*Work required:* Reproduce the listing below exactly, beginning with its first line and ending with the line that holds "private and public"; pictures are not part of the copy.

*Information given:*
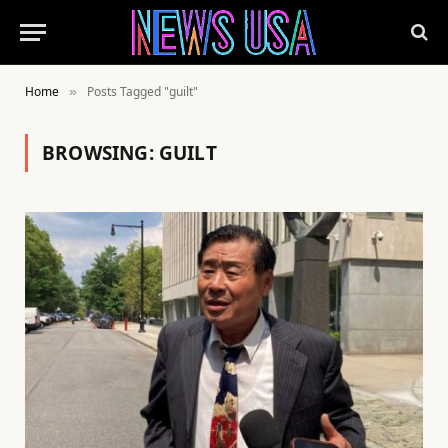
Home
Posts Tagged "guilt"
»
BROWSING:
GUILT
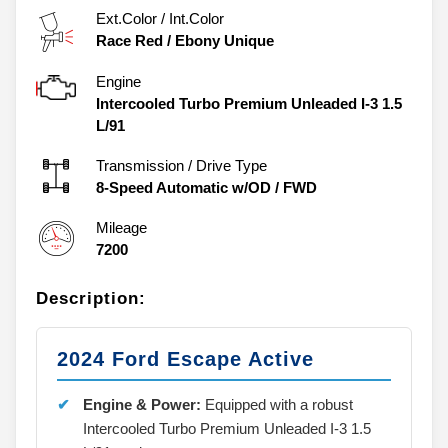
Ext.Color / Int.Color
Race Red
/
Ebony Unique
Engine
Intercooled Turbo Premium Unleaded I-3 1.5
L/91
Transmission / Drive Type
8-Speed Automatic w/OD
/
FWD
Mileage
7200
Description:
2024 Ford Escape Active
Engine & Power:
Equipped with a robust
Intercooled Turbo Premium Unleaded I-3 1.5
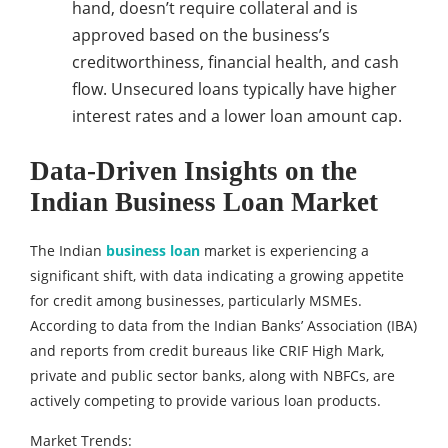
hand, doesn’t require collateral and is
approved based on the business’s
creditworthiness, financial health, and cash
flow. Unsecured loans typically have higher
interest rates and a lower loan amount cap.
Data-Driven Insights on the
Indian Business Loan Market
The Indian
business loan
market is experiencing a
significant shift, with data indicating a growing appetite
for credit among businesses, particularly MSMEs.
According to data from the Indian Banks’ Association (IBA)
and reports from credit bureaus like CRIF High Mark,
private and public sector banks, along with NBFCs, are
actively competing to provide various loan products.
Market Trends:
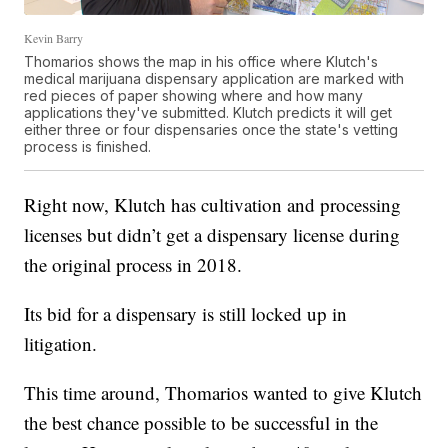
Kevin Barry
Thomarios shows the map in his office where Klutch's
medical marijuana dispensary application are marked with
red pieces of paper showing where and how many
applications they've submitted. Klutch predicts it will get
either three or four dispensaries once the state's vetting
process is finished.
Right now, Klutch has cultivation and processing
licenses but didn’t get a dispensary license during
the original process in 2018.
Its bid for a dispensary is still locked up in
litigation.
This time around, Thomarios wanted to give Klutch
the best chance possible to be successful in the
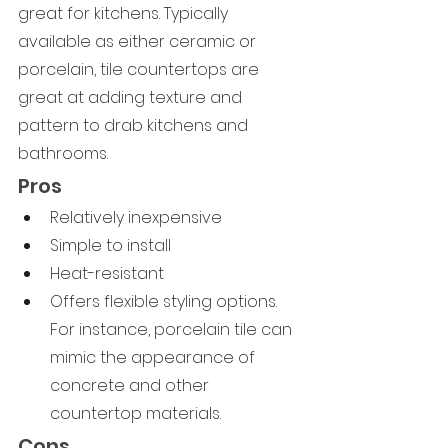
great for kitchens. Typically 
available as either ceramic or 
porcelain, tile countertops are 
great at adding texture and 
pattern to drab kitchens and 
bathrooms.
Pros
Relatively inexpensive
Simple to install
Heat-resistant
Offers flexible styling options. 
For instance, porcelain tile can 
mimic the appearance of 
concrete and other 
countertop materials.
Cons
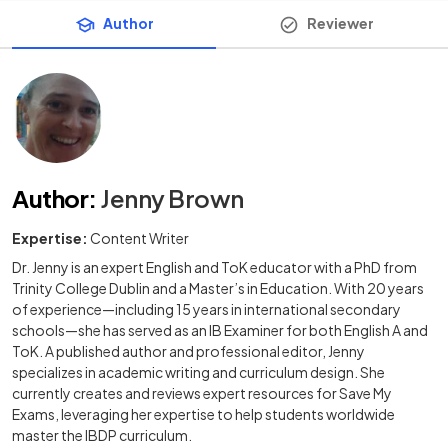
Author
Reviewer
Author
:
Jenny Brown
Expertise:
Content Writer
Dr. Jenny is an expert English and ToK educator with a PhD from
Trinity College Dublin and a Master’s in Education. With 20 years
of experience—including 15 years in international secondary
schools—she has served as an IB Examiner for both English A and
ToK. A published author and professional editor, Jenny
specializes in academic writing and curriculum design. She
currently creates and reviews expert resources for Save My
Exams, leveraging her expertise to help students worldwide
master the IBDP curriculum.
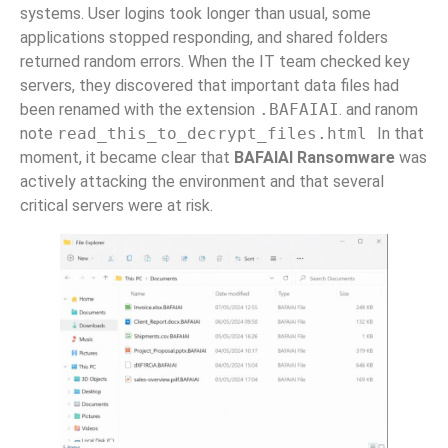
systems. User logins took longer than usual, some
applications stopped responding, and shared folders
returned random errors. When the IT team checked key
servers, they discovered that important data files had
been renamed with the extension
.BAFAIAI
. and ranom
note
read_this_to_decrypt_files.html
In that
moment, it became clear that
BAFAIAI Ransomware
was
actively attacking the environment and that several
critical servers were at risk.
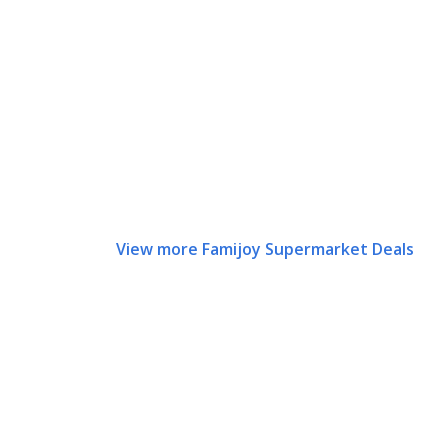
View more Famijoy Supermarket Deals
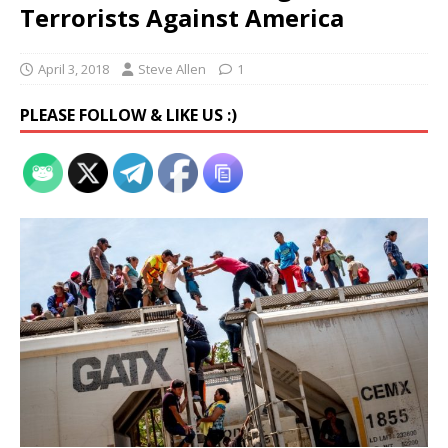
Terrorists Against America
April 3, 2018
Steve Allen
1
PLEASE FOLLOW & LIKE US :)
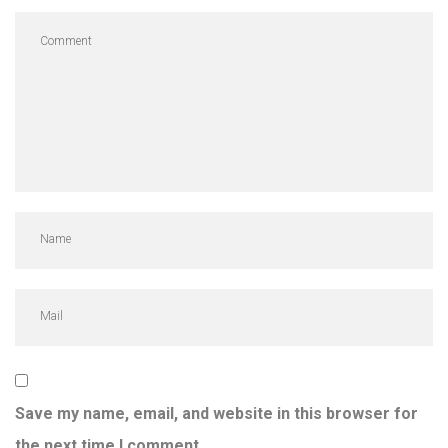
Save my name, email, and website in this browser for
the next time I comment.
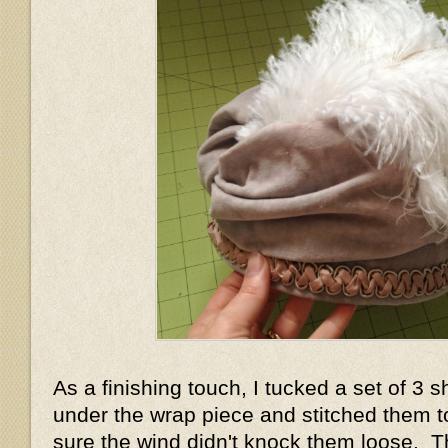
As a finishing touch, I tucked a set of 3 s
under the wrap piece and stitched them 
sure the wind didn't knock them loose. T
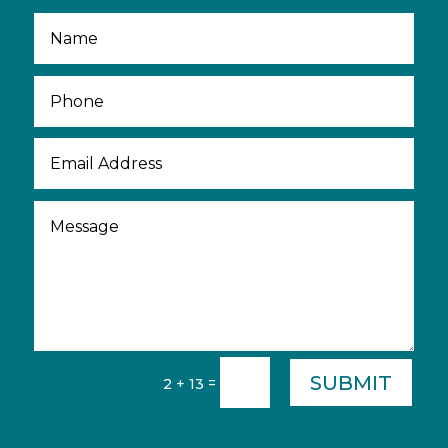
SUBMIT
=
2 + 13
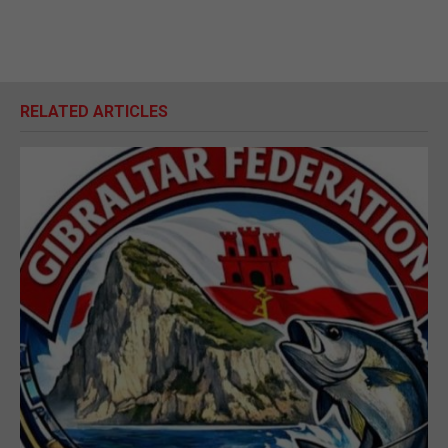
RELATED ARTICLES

*Written reply:*
Home
Posts Tagged "guilt"
»
BROWSING:
GUILT
Ext.Color / Int.Color
Race Red
/
Ebony Unique
Engine
Intercooled Turbo Premium Unleaded I-3 1.5
L/91
Transmission / Drive Type
8-Speed Automatic w/OD
/
FWD
Mileage
7200
Description:
2024 Ford Escape Active
Engine & Power:
Equipped with a robust
Intercooled Turbo Premium Unleaded I-3 1.5
hand, doesn’t require collateral and is
approved based on the business’s
creditworthiness, financial health, and cash
flow. Unsecured loans typically have higher
interest rates and a lower loan amount cap.
Data-Driven Insights on the
Indian Business Loan Market
The Indian
business loan
market is experiencing a
significant shift, with data indicating a growing appetite
for credit among businesses, particularly MSMEs.
According to data from the Indian Banks’ Association (IBA)
and reports from credit bureaus like CRIF High Mark,
private and public sector banks, along with NBFCs, are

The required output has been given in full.